Encore peu connu du grand public, le jeune baryton allemand Samuel Hasselhorn a cependant déjà acquis un solide bagage. Enfant blond de Göttingen, né en 1990, il a étudié aux conservatoires de Hanovre et de Paris, et s’est ensuite perfectionné auprès de Patricia McCaffrey à New York. Il s’est distingué lors de nombreuses compétitions, en remportant le Premier Prix au concours SWR Junge Opernstars 2018 et au Das Lied International Song Competition, et des prix au Wigmore Hall Song Competition, le Hugo Wolf Competition, les Young Concert Artists Auditions à New York, le Concours international Nadia et Lili Boulanger à Paris et le Bundeswettbewerb Gesang à Berlin, et a finalement remporté le premier prix du Concours Reine Elisabeth à Bruxelles en 2018. C’est précisément lors de ce concours qu’il fit la rencontre de Joseph Middleton, un des pianistes officiels associés à cette épreuve. Middleton, que ses plus fervents admirateurs n’hésitent pas à présenter comme le successeur de Gerald Moore, jouit déjà d’une belle réputation d’accompagnateur, et côtoie régulièrement quelques grandes pointures du Lied. Les deux jeunes gens développèrent ensuite une solide complicité musicale, dont le présent disque est le témoignage.
Hasselhorn, qui par ailleurs poursuit sa carrière dans la troupe du Wiener Staatsoper, avait consacré son premier CD au Dichterliebe (avec le pianiste Boris Kusnezow) ; il revient à Schumann pour ce deuxième enregistrement, présentant cette fois des opus un peu moins courus – on ne peut que s’en réjouir – et datant tous de la très riche année 1840.
Conçu comme un récital, avec une grande diversité d’atmosphères au sein d’une très grande unité de style, le programme permet aux artistes de déployer une très riche palette de couleurs, de magnifiques transparences dans les nuances piano, et une belle ardeur juvénile dans les textes teintés d’héroïsme. Le sens poétique domine de bout en bout, au point qu’on souhaiterait parfois un peu plus de silence entre les plages pour laisser reposer le propos.
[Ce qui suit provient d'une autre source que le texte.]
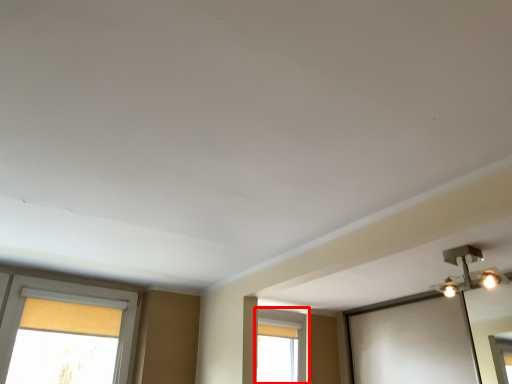 Question: Where is window (annotated by the red box) located in relation to light fixture in the image?

Choices:
 (A) left
 (B) right

Answer: (A) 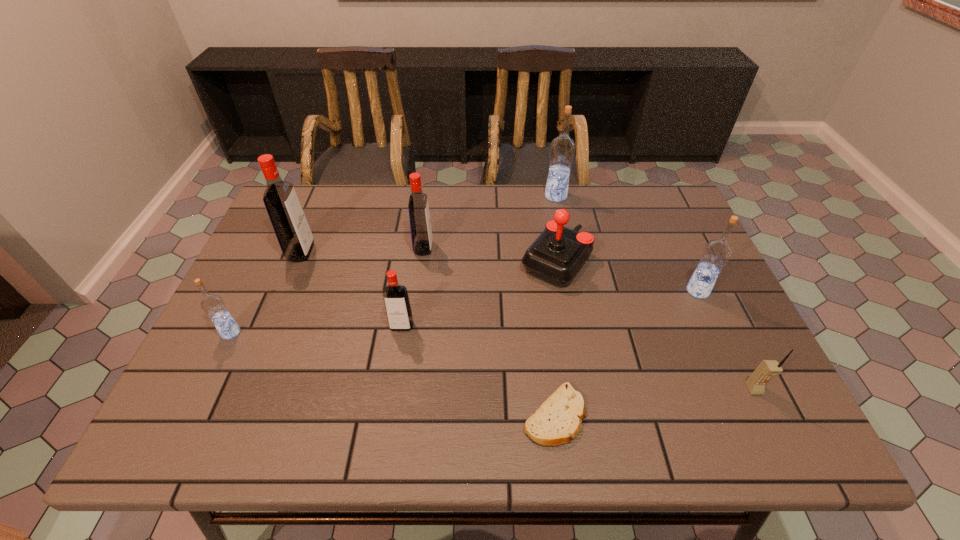 You are a GUI agent. You are given a task and a screenshot of the screen. Output one action in this format:
    pyautogui.click(x=<x>, y=<y>)
    Task: Click on the free region located on the left of the pita bread
    Image resolution: width=960 pixels, height=540 pixels.
    Given the screenshot: What is the action you would take?
    pyautogui.click(x=326, y=415)

What are the coordinates of `object that is at the far edge` in the screenshot? It's located at (562, 148).

The image size is (960, 540). What are the coordinates of `object that is at the near edge` in the screenshot? It's located at (558, 420).

Locate an element on the screen. vodka at the right edge is located at coordinates (716, 253).

This screenshot has width=960, height=540. Identify the location of cellular telephone that is at the right edge. (766, 369).

The height and width of the screenshot is (540, 960). What are the coordinates of `vacant space at the far edge of the desktop` in the screenshot? It's located at tap(506, 222).

Identify the location of free point at the near edge. (310, 410).

Image resolution: width=960 pixels, height=540 pixels. I want to click on free space at the left edge of the desktop, so click(234, 367).

Identify the location of vacant space at the right edge of the desktop. This screenshot has height=540, width=960. (704, 402).

This screenshot has height=540, width=960. What are the coordinates of `free space at the far left corner of the desktop` in the screenshot? It's located at 320,212. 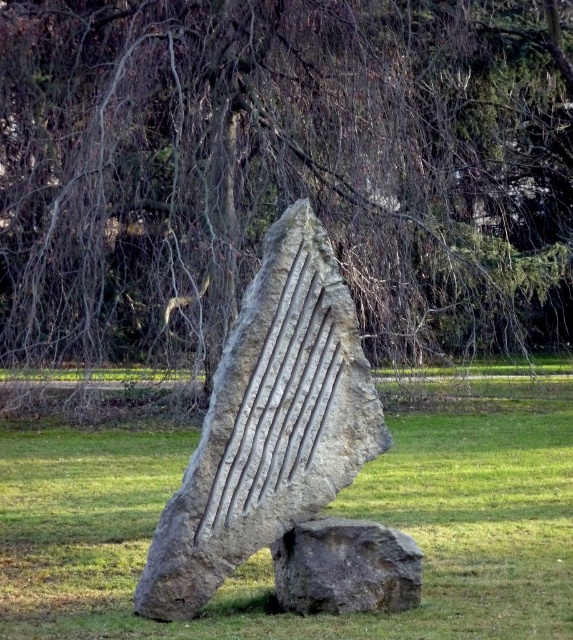 You are an artist planning to create a miniature version of the sculpture. You have two materials available, one that can handle larger widths and another for smaller details. Which material should you use for the natural stone sculpture at center and which for the gray stone sculpture at center?

The natural stone sculpture at center has a larger width than the gray stone sculpture at center, so you should use the material that can handle larger widths for the natural stone sculpture at center and the material for smaller details for the gray stone sculpture at center.

You are standing at the edge of the grassy area and want to place a 2 feet wide bench between the natural stone sculpture at center and the gray stone sculpture at center. Is there enough space to fit the bench between them?

The natural stone sculpture at center and the gray stone sculpture at center are 7.31 feet apart. Since the bench is only 2 feet wide, there is sufficient space to place it between them.

You are an artist planning to paint a landscape that includes the bare branches at center and the natural stone sculpture at center. Which object should you depict as having a more slender appearance?

The bare branches at center should be depicted as more slender since they are thinner than the natural stone sculpture at center. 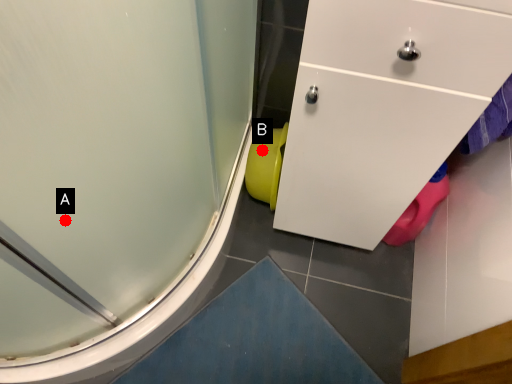 Question: Two points are circled on the image, labeled by A and B beside each circle. Which point is farther to the camera?

Choices:
 (A) A is further
 (B) B is further

Answer: (B)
Sa vision du Lied, à la fois naturelle et cultivée, engagée mais sans affectation, Hasselhorn la porte spontanément vers l’introspection et la narration. La voix est naturellement timbrée, chaude et pleine de couleurs, et la diction allemande est parfaite. Mais la qualité de l’accompagnement n’est pas en reste ; ce sont deux individualités qui s’expriment et se répondent, les deux musiciens respirent ensemble, en parfaite symbiose : Middleton établit des atmosphères d’une grande poésie, sur lesquelles le chanteur vient très naturellement poser son texte, avec pudeur et retenue, presque sans effort apparent, et dégage dans les très beaux postludes que Schumann réserve au pianiste, un sens aigu de l’à propos. Dans ce beau travail de musique de chambre, la poésie et la justesse de ton sont sans cesse au rendez-vous.